After some weeks of researching the Datron 4902(S) and the Measurements International 8000B and the articles from the developers of the MI8000B, it looks to me that a mixture of these approaches may be very good for a DIY divider that can be used to rival the performance of the Fluke 752A and the 720A for use in a DIY home lab for precision divided voltages.

A stack of nominally accurate resistors that can be calibrated quickly and accurately every time the divider is used seems to me to be the most practical implementation.

Adjustment pots in the Datron 4902S and the switches in the MI8000B are the sources of difficulty and error.

What I do like is the procedure to perform an automated measurement of each element of the resistor stack before and after every use of the divider.

Here is what I am thinking of building

1. A 3-decade resistor stack. 10 pcs of 1K + 9 pcs of 10K + 9 pcs of 100k. No switches and no pots. Every step of every decade is brought out to a binding post for use as a calibrated voltage for a null meter connection. The top of the stack will be nomianally 1M ohm and calibrated at 1000V. So the voltages will span 1000V to 1V with 28 total cardinal points.

2. System for automated measurement of every position of every decade. This will be a Keithley DMM that accepts switch cards or a Keithley 7001 switch system. I own each and will have to find the correct switch cards to perform the switching and measurements. It will depend on the cost of the cards.

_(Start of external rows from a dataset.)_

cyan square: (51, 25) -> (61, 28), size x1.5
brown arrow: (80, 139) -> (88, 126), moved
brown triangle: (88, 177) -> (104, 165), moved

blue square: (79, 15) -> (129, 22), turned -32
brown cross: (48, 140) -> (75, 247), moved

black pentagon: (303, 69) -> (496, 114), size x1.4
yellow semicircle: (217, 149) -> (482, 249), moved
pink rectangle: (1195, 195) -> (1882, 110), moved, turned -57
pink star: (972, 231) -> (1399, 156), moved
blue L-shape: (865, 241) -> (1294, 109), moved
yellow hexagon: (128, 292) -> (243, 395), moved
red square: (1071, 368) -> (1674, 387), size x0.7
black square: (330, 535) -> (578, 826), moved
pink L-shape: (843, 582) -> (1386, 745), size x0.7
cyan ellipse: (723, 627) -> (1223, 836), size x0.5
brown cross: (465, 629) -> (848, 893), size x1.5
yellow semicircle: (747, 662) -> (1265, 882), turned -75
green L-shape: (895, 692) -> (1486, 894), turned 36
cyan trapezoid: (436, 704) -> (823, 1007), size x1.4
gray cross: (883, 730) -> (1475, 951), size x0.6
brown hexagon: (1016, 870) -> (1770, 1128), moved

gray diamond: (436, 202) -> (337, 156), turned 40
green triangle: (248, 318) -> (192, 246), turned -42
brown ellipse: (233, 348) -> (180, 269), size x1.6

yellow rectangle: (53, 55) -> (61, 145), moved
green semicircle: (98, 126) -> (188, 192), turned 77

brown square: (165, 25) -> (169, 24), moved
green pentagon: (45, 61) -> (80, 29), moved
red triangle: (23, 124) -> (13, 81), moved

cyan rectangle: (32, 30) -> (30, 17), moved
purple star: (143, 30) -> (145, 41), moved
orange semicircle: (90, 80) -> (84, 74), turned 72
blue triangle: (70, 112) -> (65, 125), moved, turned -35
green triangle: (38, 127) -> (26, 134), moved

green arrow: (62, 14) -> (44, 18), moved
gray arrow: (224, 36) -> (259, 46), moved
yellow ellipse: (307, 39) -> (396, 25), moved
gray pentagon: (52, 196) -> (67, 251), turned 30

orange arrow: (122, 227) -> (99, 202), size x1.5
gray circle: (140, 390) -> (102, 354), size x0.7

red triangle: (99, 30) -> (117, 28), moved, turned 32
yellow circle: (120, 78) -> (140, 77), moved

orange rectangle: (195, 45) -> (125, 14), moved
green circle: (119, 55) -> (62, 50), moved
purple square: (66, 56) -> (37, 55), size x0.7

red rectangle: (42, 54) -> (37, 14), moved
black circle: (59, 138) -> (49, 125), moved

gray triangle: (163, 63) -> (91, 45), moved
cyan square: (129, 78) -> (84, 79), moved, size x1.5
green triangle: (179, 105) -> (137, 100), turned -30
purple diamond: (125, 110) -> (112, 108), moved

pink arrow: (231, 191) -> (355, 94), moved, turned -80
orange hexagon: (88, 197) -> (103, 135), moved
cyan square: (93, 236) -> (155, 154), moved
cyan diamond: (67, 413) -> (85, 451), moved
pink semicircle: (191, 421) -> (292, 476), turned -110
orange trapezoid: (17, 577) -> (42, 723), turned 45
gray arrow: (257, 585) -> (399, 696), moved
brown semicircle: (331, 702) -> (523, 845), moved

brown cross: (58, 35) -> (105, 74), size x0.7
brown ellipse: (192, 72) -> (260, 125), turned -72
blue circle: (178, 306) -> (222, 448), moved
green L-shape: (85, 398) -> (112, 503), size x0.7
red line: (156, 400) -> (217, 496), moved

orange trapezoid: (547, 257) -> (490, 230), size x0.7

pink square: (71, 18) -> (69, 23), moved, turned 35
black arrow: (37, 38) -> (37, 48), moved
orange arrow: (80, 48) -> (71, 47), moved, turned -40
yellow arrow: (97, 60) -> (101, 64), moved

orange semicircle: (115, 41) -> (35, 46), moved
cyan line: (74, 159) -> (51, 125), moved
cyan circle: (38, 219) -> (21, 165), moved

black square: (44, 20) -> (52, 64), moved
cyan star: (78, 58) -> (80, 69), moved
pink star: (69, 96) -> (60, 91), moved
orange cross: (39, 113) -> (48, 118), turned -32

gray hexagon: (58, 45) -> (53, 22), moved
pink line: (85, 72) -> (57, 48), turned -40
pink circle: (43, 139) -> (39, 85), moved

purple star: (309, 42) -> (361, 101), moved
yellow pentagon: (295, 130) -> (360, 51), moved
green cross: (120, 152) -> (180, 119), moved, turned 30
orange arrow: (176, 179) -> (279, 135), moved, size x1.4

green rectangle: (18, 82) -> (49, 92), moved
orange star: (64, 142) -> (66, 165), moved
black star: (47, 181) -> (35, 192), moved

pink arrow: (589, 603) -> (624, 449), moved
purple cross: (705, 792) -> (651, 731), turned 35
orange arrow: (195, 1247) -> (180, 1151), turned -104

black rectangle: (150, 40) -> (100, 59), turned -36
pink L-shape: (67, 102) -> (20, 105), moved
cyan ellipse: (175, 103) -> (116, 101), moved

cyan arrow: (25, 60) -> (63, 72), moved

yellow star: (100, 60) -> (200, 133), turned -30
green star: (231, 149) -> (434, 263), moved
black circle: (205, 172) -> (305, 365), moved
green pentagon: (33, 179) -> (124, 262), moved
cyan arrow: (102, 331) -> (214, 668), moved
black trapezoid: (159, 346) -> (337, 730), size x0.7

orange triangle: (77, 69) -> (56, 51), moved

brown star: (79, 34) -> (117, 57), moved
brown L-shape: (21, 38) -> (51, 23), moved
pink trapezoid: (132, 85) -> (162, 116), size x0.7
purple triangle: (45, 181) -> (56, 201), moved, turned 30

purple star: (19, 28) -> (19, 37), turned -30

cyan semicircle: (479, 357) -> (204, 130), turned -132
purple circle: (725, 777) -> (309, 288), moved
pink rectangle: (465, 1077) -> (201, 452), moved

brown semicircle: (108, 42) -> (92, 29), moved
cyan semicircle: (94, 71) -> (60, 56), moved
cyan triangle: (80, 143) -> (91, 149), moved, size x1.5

3. voltage sources for energizing the divider and for comparing the decade steps. Fluke 731B for the 10V and 1V step comparison voltages. Maybe the Fluke 332A for the 100V step comparison voltage. For divider energizing, maybe a Keithley 237. The model 237 can force current or can force voltage up to 1000VDC.

The idea is to use what I have in my lab now except for acquiring the correct switch cards.
This is all just paper design right now. Any suggestions are welcomed.

[cellularmitosis]

Hi vintagenut, and progress on this idea?

[MegaVolt]

After some weeks of researching the Measurements International 8000B

Do you have any information about the 8000B internals?